__REQUIREMENT__. For the word "para", state how many lines of the data include it. Respond with the number only.

(Data records)
————————
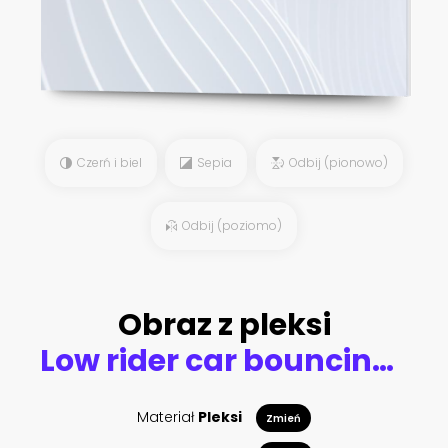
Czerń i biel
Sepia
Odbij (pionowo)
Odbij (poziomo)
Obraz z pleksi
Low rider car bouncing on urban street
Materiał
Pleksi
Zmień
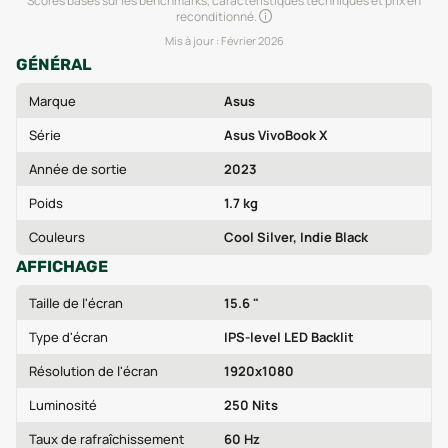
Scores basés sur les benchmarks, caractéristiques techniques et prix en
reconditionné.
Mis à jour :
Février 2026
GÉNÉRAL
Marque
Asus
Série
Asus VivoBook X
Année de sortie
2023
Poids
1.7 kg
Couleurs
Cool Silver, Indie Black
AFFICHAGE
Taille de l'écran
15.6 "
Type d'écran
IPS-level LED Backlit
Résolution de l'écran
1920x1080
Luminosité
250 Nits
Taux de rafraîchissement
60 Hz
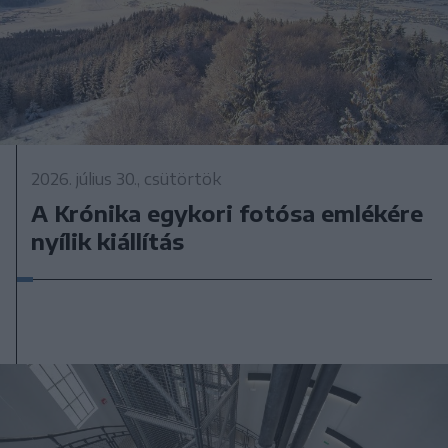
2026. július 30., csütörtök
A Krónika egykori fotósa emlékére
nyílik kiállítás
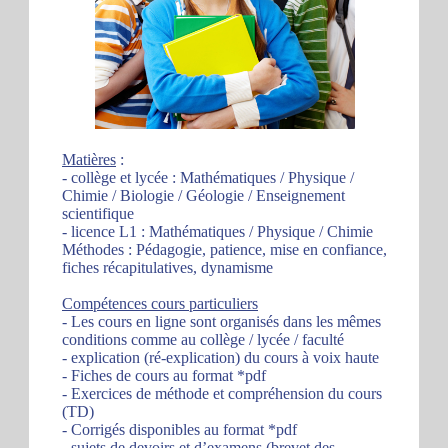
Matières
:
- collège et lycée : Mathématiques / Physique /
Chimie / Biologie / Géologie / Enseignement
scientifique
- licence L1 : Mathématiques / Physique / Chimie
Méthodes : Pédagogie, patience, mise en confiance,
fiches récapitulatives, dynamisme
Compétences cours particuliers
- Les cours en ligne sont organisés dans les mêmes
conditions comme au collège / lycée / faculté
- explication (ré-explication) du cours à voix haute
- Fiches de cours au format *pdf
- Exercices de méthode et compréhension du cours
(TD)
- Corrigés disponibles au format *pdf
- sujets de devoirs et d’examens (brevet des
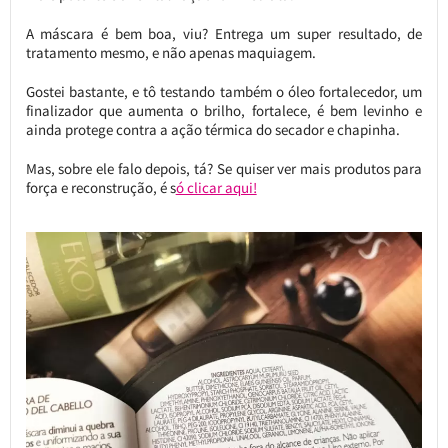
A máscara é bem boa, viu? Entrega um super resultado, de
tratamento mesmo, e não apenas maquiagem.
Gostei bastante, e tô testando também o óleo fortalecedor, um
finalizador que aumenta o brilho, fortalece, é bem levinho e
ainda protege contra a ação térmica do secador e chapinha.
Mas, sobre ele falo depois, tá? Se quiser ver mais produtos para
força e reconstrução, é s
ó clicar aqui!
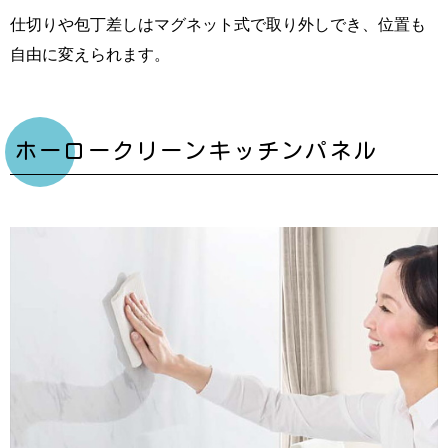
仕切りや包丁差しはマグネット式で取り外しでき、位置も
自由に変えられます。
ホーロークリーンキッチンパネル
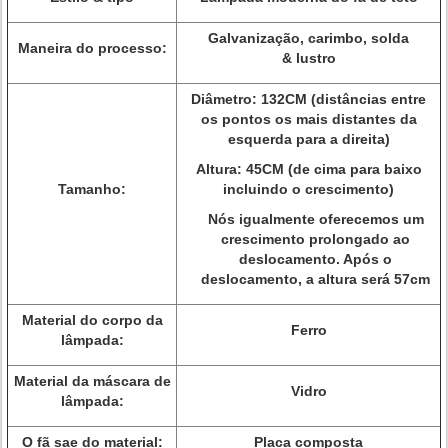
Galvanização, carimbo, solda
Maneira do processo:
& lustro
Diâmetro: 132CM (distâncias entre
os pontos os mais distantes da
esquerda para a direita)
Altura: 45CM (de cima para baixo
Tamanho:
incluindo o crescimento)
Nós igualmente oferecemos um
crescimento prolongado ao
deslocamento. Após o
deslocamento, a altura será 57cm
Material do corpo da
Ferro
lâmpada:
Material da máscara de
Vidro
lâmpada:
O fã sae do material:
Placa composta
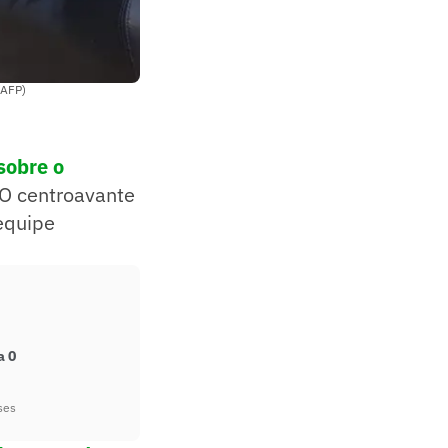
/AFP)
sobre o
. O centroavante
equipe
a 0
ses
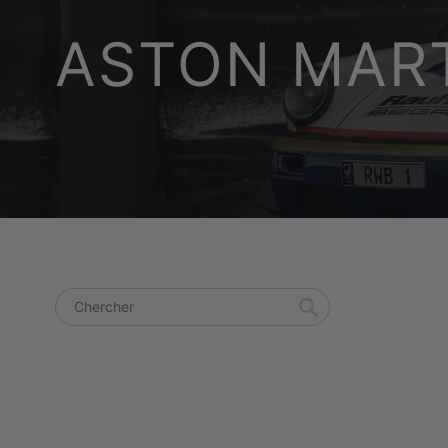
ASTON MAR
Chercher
————————
__ANSWER FOR THIS EXERCISE__. 3